NEWS

Land to stand vacant until Finch LRT is built

[attach]1265[/attach]A plot of land that up until last year housed a small retail plaza on Finch Avenue will remain empty until plans are finalized for the light rail along the thoroughfare.

“The plaza was mostly vacant,” said David Holmes of Anndale Properties, owner of the property at Grantbrook Avenue and Finch. “Our key businesses left mostly because of the age of the building and the location.”

North York city planner Paul Byrne said it is the city’s vision to build a six-story multipurpose building where the Grantbrook plaza previously stood.

But Holmes said they will not put forth any applications until the TTC’s plan for a rail line along Finch is cemented.

“The light rapid transit will bring better traffic to the area,” he said. “The street patterns and configuration of Finch will be changing and that has huge implications for all the properties.”

That includes a house next to the land, also owned by Anndale Properties.

Because of talks of development in the Finch West area, Ron Waine and his four siblings had their parents’ homes as historical properties.

“It was very important to our family to have that accomplished before we sold the houses,” he said.

Their parents owned a house on Hendon Avenue, next to the plaza, where Waine and his siblings lived most of their lives. They also owned a house on Finch, which their grandfather, Arthur Waine, built in the 1920s. It is the oldest residential home on the street.

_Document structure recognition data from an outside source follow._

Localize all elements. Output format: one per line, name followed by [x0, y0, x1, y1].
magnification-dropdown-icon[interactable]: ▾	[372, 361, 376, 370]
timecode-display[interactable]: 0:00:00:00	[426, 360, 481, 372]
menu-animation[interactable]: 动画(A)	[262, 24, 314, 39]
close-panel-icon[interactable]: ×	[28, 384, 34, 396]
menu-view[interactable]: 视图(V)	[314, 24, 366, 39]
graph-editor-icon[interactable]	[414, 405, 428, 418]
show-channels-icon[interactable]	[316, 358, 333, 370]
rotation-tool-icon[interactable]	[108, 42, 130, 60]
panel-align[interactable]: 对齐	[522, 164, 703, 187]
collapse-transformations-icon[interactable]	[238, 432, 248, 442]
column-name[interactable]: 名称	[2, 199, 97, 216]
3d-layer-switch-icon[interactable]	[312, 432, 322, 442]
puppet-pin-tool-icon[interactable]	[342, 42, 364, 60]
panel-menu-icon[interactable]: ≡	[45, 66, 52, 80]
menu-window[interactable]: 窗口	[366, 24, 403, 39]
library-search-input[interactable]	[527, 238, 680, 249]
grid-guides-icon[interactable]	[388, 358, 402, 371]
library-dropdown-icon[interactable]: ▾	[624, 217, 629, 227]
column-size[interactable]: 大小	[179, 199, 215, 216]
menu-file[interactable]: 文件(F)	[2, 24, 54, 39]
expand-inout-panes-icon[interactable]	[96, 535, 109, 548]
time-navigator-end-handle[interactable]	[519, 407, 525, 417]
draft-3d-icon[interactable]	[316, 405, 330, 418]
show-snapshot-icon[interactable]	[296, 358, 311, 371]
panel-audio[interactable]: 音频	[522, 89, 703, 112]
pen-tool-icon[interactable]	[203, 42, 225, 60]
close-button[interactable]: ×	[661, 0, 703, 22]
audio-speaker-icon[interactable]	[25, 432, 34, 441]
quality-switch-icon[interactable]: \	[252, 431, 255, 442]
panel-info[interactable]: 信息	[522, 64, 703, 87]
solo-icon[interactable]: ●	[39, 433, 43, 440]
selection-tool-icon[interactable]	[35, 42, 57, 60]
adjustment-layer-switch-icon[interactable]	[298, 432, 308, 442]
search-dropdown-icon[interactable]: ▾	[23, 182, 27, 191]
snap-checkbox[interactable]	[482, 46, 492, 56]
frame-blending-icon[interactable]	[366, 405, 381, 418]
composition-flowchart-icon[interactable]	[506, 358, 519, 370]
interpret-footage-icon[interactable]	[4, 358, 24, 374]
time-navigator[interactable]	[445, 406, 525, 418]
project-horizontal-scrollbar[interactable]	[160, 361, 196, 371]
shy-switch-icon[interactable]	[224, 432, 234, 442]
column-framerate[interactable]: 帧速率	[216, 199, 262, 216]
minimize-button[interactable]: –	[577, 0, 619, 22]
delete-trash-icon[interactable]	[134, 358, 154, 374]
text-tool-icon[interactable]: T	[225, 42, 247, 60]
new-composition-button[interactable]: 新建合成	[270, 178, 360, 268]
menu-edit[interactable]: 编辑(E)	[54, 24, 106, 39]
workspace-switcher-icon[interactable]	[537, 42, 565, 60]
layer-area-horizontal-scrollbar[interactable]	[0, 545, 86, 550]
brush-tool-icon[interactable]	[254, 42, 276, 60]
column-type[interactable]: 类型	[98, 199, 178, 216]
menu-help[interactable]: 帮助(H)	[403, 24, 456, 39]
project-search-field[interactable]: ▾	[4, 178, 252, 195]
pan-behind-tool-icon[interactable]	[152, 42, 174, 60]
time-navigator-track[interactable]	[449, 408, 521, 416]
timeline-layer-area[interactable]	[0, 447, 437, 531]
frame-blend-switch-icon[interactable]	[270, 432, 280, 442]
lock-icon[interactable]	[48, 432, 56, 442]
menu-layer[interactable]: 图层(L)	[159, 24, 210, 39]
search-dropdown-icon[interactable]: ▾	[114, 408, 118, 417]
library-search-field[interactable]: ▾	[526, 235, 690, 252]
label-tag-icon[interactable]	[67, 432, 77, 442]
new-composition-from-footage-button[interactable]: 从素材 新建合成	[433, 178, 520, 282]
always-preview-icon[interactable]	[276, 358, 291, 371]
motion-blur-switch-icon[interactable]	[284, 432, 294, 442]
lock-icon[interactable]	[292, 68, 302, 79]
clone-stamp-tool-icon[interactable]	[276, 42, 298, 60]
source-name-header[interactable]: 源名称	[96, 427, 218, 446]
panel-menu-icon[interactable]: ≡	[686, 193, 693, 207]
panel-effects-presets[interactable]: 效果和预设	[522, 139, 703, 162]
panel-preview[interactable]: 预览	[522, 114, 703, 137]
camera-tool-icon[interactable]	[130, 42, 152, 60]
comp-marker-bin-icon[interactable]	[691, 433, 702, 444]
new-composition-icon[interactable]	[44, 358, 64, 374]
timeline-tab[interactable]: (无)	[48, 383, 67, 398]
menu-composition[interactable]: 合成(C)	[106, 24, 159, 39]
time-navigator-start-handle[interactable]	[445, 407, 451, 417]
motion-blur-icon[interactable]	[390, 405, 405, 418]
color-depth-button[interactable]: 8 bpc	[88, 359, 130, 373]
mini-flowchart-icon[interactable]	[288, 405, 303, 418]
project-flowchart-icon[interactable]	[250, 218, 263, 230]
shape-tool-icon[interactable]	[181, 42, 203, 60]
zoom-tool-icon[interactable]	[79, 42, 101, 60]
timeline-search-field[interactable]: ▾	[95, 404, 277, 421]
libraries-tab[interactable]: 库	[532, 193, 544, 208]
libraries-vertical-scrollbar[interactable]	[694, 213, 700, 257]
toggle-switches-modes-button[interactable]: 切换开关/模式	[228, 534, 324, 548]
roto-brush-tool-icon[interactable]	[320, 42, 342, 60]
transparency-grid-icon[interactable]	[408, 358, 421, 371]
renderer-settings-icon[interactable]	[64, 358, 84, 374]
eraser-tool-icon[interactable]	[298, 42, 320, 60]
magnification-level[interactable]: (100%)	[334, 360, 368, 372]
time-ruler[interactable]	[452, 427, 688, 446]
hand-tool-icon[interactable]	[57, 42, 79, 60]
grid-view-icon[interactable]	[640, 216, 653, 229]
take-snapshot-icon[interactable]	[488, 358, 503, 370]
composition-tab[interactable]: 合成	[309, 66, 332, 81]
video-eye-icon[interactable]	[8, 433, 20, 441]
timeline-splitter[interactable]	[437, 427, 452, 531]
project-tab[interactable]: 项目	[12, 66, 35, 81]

Both properties have housed five generations of Waine family members.

After designating the house, the Waine family sold the properties in the fall of 2008 to Anndale Properties. By law the Finch home can’t be demolished but can be relocated.

Edith Geduld of the North York Historical Society said the Arthur Waine house is a reminder of the evolution of Finch Avenue West from an access road for mills and farms to a major corridor for the residential development of North York.

“There is very little else in the area to remind us of the streetscape of that time and I would hope that any future development of area will incorporate this heritage property,” she said.